Copy every line of the records below that holds the word "MMPC".

--*--

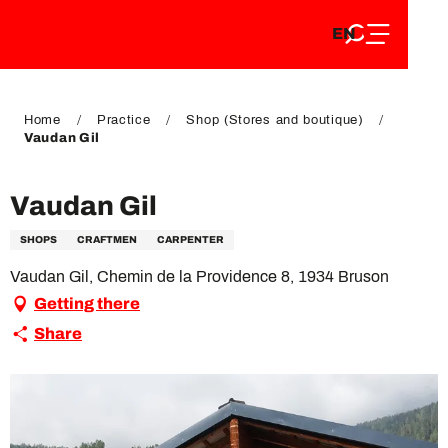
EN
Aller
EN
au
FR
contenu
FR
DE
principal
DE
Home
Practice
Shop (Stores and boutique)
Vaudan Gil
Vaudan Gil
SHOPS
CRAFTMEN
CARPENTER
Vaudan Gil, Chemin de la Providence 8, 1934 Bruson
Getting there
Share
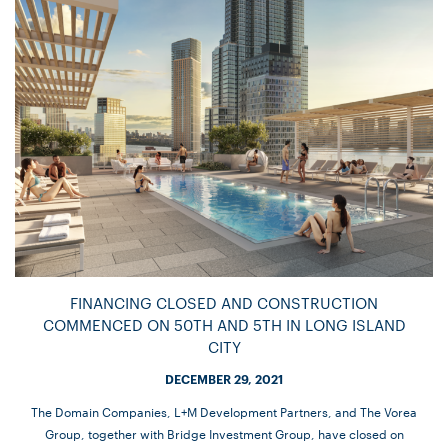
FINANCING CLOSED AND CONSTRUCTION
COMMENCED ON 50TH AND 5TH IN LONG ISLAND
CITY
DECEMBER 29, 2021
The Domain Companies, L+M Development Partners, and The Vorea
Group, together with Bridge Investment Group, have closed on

--*--

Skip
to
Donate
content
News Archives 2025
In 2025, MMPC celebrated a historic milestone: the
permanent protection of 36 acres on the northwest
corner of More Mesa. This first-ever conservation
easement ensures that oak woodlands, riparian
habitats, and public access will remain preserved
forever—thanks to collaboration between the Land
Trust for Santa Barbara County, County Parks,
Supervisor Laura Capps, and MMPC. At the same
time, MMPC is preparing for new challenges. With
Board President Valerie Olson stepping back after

--*--

Response to this exercise =>
In 2025, MMPC celebrated a historic milestone: the
Supervisor Laura Capps, and MMPC. At the same
time, MMPC is preparing for new challenges. With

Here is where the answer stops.